Rehberiniz laf arasında "evet biz
Vietnam’da köpek eti yeriz ama uğursuzluk getirdiğine inandığımız için sadece
ayın son haftasında" dediğinden beri "eee, biz ayın son haftasındayız
zaten, dün akşam yediğim o tadı ismi kadar tuhaf ekşi yahni...yoksa
yoksa?" sorularından ötürü zihniniz biraz karışmış da olabilir
elbette...ama sizi bugüne kadar hep internetten ya da Indochine filminden görüp de iç geçirdiğiniz
Ha Long Körfezi’nde bir gün bir gece sürecek bir gezdirecek tekneye adımınızı
atarken bunun ne ehemmiyeti olabilir ki?
Her efsanesinde mutlaka en az bir
ejderha geçen Vietnam’da, Ha Long da, “ejderhanın denize girdiği yer” anlamına
geliyormuş bu arada...Biz bir adacığın kıyısından gireceğimiz için sorun yok,
koskocaman denizi barış içinde paylaşabiliriz bence.

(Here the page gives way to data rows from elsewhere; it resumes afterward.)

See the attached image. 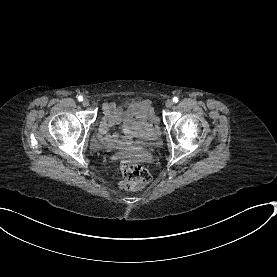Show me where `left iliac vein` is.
Masks as SVG:
<instances>
[{
	"mask_svg": "<svg viewBox=\"0 0 277 277\" xmlns=\"http://www.w3.org/2000/svg\"><path fill=\"white\" fill-rule=\"evenodd\" d=\"M173 104H174L173 100H170V99H168L165 103L167 108H171L173 106Z\"/></svg>",
	"mask_w": 277,
	"mask_h": 277,
	"instance_id": "obj_1",
	"label": "left iliac vein"
}]
</instances>
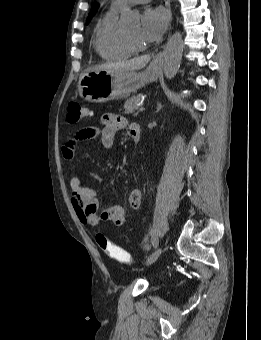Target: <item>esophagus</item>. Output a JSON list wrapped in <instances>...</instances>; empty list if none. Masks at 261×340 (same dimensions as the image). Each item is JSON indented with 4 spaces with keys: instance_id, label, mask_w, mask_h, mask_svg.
<instances>
[{
    "instance_id": "esophagus-1",
    "label": "esophagus",
    "mask_w": 261,
    "mask_h": 340,
    "mask_svg": "<svg viewBox=\"0 0 261 340\" xmlns=\"http://www.w3.org/2000/svg\"><path fill=\"white\" fill-rule=\"evenodd\" d=\"M165 5L171 15V5H170V0H165ZM164 48H165V45L162 46V49L155 55L154 57V61L155 62H159L163 59V56H164Z\"/></svg>"
}]
</instances>
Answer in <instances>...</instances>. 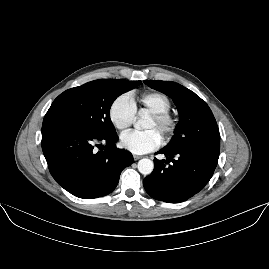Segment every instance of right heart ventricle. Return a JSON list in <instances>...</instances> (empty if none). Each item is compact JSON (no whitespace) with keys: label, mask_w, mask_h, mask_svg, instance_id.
Here are the masks:
<instances>
[{"label":"right heart ventricle","mask_w":269,"mask_h":269,"mask_svg":"<svg viewBox=\"0 0 269 269\" xmlns=\"http://www.w3.org/2000/svg\"><path fill=\"white\" fill-rule=\"evenodd\" d=\"M137 104L140 113L145 111L150 114L169 111L172 107L169 97L161 92H151L142 95L137 99Z\"/></svg>","instance_id":"right-heart-ventricle-1"}]
</instances>
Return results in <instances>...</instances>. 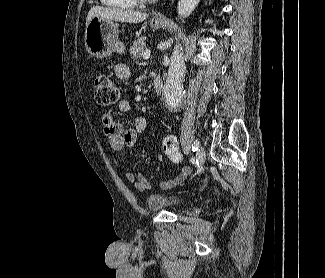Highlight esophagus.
Instances as JSON below:
<instances>
[{"mask_svg": "<svg viewBox=\"0 0 325 278\" xmlns=\"http://www.w3.org/2000/svg\"><path fill=\"white\" fill-rule=\"evenodd\" d=\"M174 0H171V3L173 2ZM154 19L155 20H159V21H162V20H165V16L162 14V13H156L154 15Z\"/></svg>", "mask_w": 325, "mask_h": 278, "instance_id": "obj_1", "label": "esophagus"}]
</instances>
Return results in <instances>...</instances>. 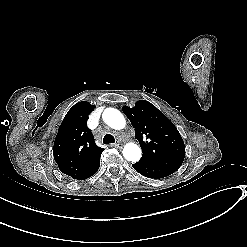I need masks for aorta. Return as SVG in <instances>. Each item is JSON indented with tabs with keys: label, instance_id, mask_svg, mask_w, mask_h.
<instances>
[{
	"label": "aorta",
	"instance_id": "762f6f07",
	"mask_svg": "<svg viewBox=\"0 0 247 247\" xmlns=\"http://www.w3.org/2000/svg\"><path fill=\"white\" fill-rule=\"evenodd\" d=\"M103 120L109 127L115 130H121L126 125V121L123 114L114 108H107L104 111ZM141 154L142 152L140 147L133 142L127 143L123 148V156L128 161H139L141 158Z\"/></svg>",
	"mask_w": 247,
	"mask_h": 247
}]
</instances>
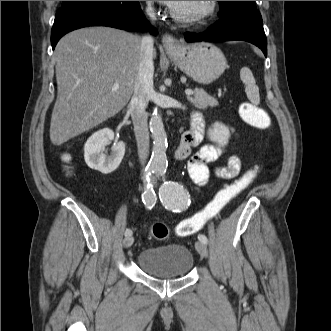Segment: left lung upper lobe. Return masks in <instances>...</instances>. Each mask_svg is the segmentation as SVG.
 <instances>
[{
  "instance_id": "obj_1",
  "label": "left lung upper lobe",
  "mask_w": 331,
  "mask_h": 331,
  "mask_svg": "<svg viewBox=\"0 0 331 331\" xmlns=\"http://www.w3.org/2000/svg\"><path fill=\"white\" fill-rule=\"evenodd\" d=\"M220 4L219 17L234 13L249 12L257 10L254 1H218Z\"/></svg>"
}]
</instances>
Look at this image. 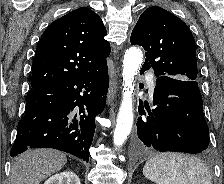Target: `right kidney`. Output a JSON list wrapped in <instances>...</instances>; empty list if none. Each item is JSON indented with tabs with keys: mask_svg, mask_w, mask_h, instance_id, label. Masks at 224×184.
<instances>
[{
	"mask_svg": "<svg viewBox=\"0 0 224 184\" xmlns=\"http://www.w3.org/2000/svg\"><path fill=\"white\" fill-rule=\"evenodd\" d=\"M44 184H81L79 177L71 172L65 171L53 175L45 181Z\"/></svg>",
	"mask_w": 224,
	"mask_h": 184,
	"instance_id": "1",
	"label": "right kidney"
}]
</instances>
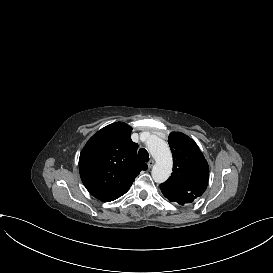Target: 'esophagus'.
<instances>
[{
    "mask_svg": "<svg viewBox=\"0 0 273 273\" xmlns=\"http://www.w3.org/2000/svg\"><path fill=\"white\" fill-rule=\"evenodd\" d=\"M154 163H155L154 159H150L149 162H148V167L152 168Z\"/></svg>",
    "mask_w": 273,
    "mask_h": 273,
    "instance_id": "34e87169",
    "label": "esophagus"
}]
</instances>
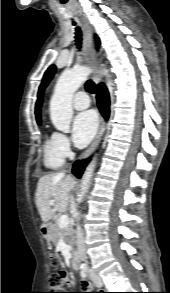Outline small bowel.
Returning <instances> with one entry per match:
<instances>
[{
    "mask_svg": "<svg viewBox=\"0 0 170 293\" xmlns=\"http://www.w3.org/2000/svg\"><path fill=\"white\" fill-rule=\"evenodd\" d=\"M69 285L71 287H73L75 285L74 281H70ZM81 285H82L83 289H90L91 288V286L89 285V283L85 279H82ZM91 293H97V292H91Z\"/></svg>",
    "mask_w": 170,
    "mask_h": 293,
    "instance_id": "1",
    "label": "small bowel"
}]
</instances>
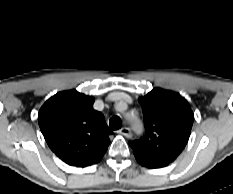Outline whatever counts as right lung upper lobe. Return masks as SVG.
<instances>
[{
    "mask_svg": "<svg viewBox=\"0 0 233 194\" xmlns=\"http://www.w3.org/2000/svg\"><path fill=\"white\" fill-rule=\"evenodd\" d=\"M94 98L76 90L59 92L41 107L38 123L51 150L65 163L86 167L104 156L112 133Z\"/></svg>",
    "mask_w": 233,
    "mask_h": 194,
    "instance_id": "cb5924a9",
    "label": "right lung upper lobe"
}]
</instances>
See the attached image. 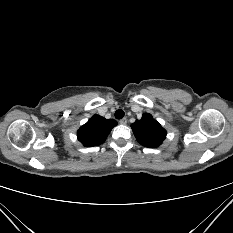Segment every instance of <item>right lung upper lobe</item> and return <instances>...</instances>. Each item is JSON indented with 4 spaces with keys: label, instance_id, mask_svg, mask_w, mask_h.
<instances>
[{
    "label": "right lung upper lobe",
    "instance_id": "cb5924a9",
    "mask_svg": "<svg viewBox=\"0 0 233 233\" xmlns=\"http://www.w3.org/2000/svg\"><path fill=\"white\" fill-rule=\"evenodd\" d=\"M117 125L113 119H105L99 115L92 118L77 131L78 140L86 147L98 146L102 144L110 131Z\"/></svg>",
    "mask_w": 233,
    "mask_h": 233
}]
</instances>
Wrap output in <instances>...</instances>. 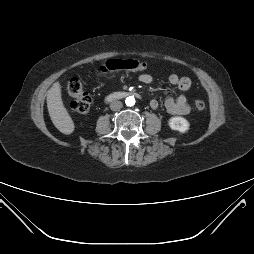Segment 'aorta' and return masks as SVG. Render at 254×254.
<instances>
[{"mask_svg":"<svg viewBox=\"0 0 254 254\" xmlns=\"http://www.w3.org/2000/svg\"><path fill=\"white\" fill-rule=\"evenodd\" d=\"M125 103L127 106H133L135 104V98L132 96H129L125 99Z\"/></svg>","mask_w":254,"mask_h":254,"instance_id":"1","label":"aorta"}]
</instances>
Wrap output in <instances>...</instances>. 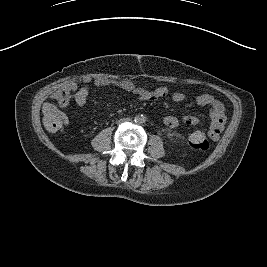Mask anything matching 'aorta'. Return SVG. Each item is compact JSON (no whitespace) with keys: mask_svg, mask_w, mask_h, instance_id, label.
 <instances>
[{"mask_svg":"<svg viewBox=\"0 0 267 267\" xmlns=\"http://www.w3.org/2000/svg\"><path fill=\"white\" fill-rule=\"evenodd\" d=\"M135 122H136L137 124H143V123L146 122V117L143 116V115H137V116L135 117Z\"/></svg>","mask_w":267,"mask_h":267,"instance_id":"obj_1","label":"aorta"}]
</instances>
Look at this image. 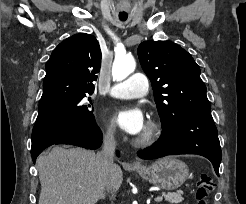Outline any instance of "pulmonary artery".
Instances as JSON below:
<instances>
[{"label": "pulmonary artery", "mask_w": 246, "mask_h": 204, "mask_svg": "<svg viewBox=\"0 0 246 204\" xmlns=\"http://www.w3.org/2000/svg\"><path fill=\"white\" fill-rule=\"evenodd\" d=\"M149 82L142 73H135L123 82L115 84L110 95L120 99H132L142 97L147 94Z\"/></svg>", "instance_id": "pulmonary-artery-1"}]
</instances>
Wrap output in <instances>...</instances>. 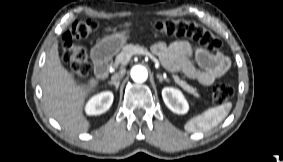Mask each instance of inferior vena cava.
Segmentation results:
<instances>
[{"instance_id": "inferior-vena-cava-1", "label": "inferior vena cava", "mask_w": 283, "mask_h": 162, "mask_svg": "<svg viewBox=\"0 0 283 162\" xmlns=\"http://www.w3.org/2000/svg\"><path fill=\"white\" fill-rule=\"evenodd\" d=\"M125 73H126V70L122 69L119 72H117L114 75H112V77H111L112 82H114V83L120 82V80L123 78Z\"/></svg>"}]
</instances>
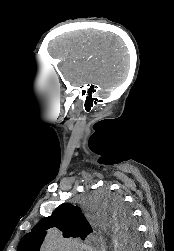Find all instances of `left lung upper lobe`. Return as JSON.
<instances>
[{
	"instance_id": "left-lung-upper-lobe-1",
	"label": "left lung upper lobe",
	"mask_w": 174,
	"mask_h": 251,
	"mask_svg": "<svg viewBox=\"0 0 174 251\" xmlns=\"http://www.w3.org/2000/svg\"><path fill=\"white\" fill-rule=\"evenodd\" d=\"M106 212L115 219L118 231L122 238L131 246H137V231L129 209L122 203L121 199L112 196L107 199ZM57 226L63 236L81 237L84 239L88 233L92 232L90 224L82 214L79 207L69 203H64L57 207L51 216L45 217L27 233L18 245V251H39L46 235V230Z\"/></svg>"
}]
</instances>
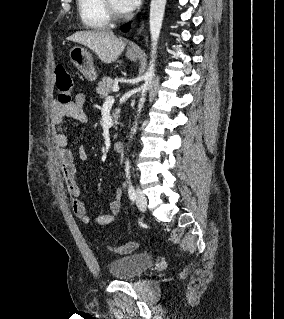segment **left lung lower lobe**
Segmentation results:
<instances>
[{
    "label": "left lung lower lobe",
    "mask_w": 284,
    "mask_h": 319,
    "mask_svg": "<svg viewBox=\"0 0 284 319\" xmlns=\"http://www.w3.org/2000/svg\"><path fill=\"white\" fill-rule=\"evenodd\" d=\"M130 25L127 24L125 26L122 27V31H127L129 29Z\"/></svg>",
    "instance_id": "1"
}]
</instances>
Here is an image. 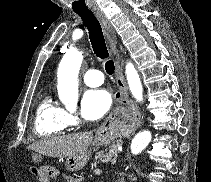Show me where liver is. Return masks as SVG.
Wrapping results in <instances>:
<instances>
[{
    "instance_id": "6515ba94",
    "label": "liver",
    "mask_w": 211,
    "mask_h": 182,
    "mask_svg": "<svg viewBox=\"0 0 211 182\" xmlns=\"http://www.w3.org/2000/svg\"><path fill=\"white\" fill-rule=\"evenodd\" d=\"M93 141L91 132L47 138L29 145L28 149L49 157H73L84 153Z\"/></svg>"
}]
</instances>
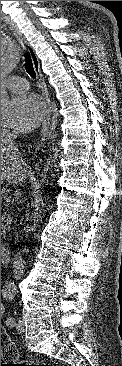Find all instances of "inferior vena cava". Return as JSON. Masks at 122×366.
I'll list each match as a JSON object with an SVG mask.
<instances>
[{
	"label": "inferior vena cava",
	"instance_id": "inferior-vena-cava-1",
	"mask_svg": "<svg viewBox=\"0 0 122 366\" xmlns=\"http://www.w3.org/2000/svg\"><path fill=\"white\" fill-rule=\"evenodd\" d=\"M16 138V136L14 135V134H10V135H6L3 139H2V142H4L9 148L11 147V148H15V146H14V139ZM20 254V253H19ZM16 257H17V255H16ZM18 258H16L15 260V262L14 263H17L18 262V260H17Z\"/></svg>",
	"mask_w": 122,
	"mask_h": 366
}]
</instances>
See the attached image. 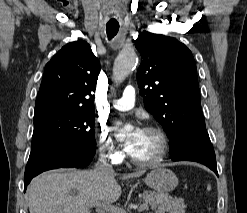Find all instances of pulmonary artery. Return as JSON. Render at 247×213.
I'll return each mask as SVG.
<instances>
[{
    "mask_svg": "<svg viewBox=\"0 0 247 213\" xmlns=\"http://www.w3.org/2000/svg\"><path fill=\"white\" fill-rule=\"evenodd\" d=\"M135 95V88L133 86H127L124 89L123 96L113 101V107L121 111L130 110L135 105Z\"/></svg>",
    "mask_w": 247,
    "mask_h": 213,
    "instance_id": "obj_1",
    "label": "pulmonary artery"
}]
</instances>
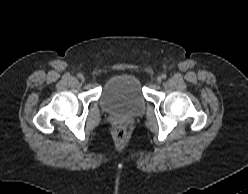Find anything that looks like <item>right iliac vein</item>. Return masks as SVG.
Wrapping results in <instances>:
<instances>
[{"label":"right iliac vein","instance_id":"right-iliac-vein-1","mask_svg":"<svg viewBox=\"0 0 248 194\" xmlns=\"http://www.w3.org/2000/svg\"><path fill=\"white\" fill-rule=\"evenodd\" d=\"M81 80H82V81H85V78L82 76V77H81Z\"/></svg>","mask_w":248,"mask_h":194}]
</instances>
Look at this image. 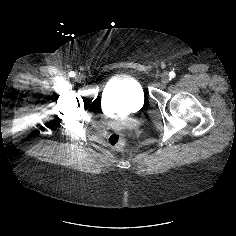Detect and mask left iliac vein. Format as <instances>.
Masks as SVG:
<instances>
[{
  "label": "left iliac vein",
  "mask_w": 236,
  "mask_h": 236,
  "mask_svg": "<svg viewBox=\"0 0 236 236\" xmlns=\"http://www.w3.org/2000/svg\"><path fill=\"white\" fill-rule=\"evenodd\" d=\"M169 80H170V79H169L168 74H167V73H163L162 76H161V82L164 83V84H166V83L169 82Z\"/></svg>",
  "instance_id": "obj_1"
}]
</instances>
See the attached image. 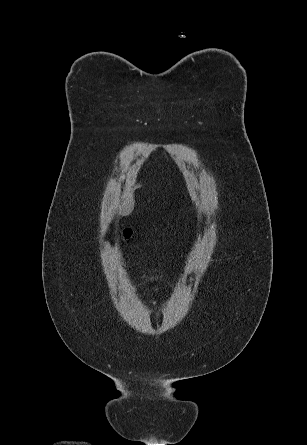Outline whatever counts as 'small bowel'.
<instances>
[{"mask_svg": "<svg viewBox=\"0 0 307 445\" xmlns=\"http://www.w3.org/2000/svg\"><path fill=\"white\" fill-rule=\"evenodd\" d=\"M141 278H142V280H145V279H146V277H145L144 275H143Z\"/></svg>", "mask_w": 307, "mask_h": 445, "instance_id": "small-bowel-1", "label": "small bowel"}]
</instances>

Ağzından ateşler saçan dragonun
kanatları misali açılmasa da artık, Ha Long Körfezi’nde nazlı kuğular gibi
sessizce seyreden teknelerin yelkenleri, kendinizi en azından Indochine
filmindeki o yakışıklı bahriyeli ya da Cathrine Denavue gibi hissetmeniz için yapmanız
gereken tek şey, limandan kalkan bir tekneye kapağı atmak. Teknede konaklamalı
ya da yaklaşık 4-5 saat süren günlük turlar da bulmak mümkün buradan. Yine de
sayısı üç bini bulduğu söylenen adacıkla, yüzer balıkçı köyleri ile süslü bu
dünya harikası körfezi ağız tadıyla gezmek için en az iki güne ihtiyaç olduğunu
da söylemeliyim. ( Yanınıza mayo almayı unutmadığınızı umuyorum:)
Sonrası, üst güvertede stratejik bir
şezlong bulup, buz gibi Bia Hoi’nizden yudumlayarak gözünüzün önünden akıp
giden manzarayı bir kaleydoskoptan bakıyormuş gibi izlemek...Gerçi sürekli daha
iyi bir fotoğraf peşinde olan bazı şaşkınların bu huzuru yakalaması hayli güç
oluyor, biliyorum.
İçinden tek kişilik bir kano ile
geçtiğiniz bir mağaranın ardında, dışarıdan bakıldığında masif bir kaya kütlesi
gibi duran bir adacığın içinde dairesel bir denizcik sakladığını keşfetmek, bu
iç denizciğin göğe doğru yükselen kaya duvarlarında neşe ile oynaşan şempanze
ailelerini izlemek ya da dolunayın adacıklar arasından ışık oyunları oynadığı
bir gecede, kamaranızın penceresinden suyun şıpırtısını dinleyerek uykuya
dalmak...Hangisi daha güzel, karar size kalmış.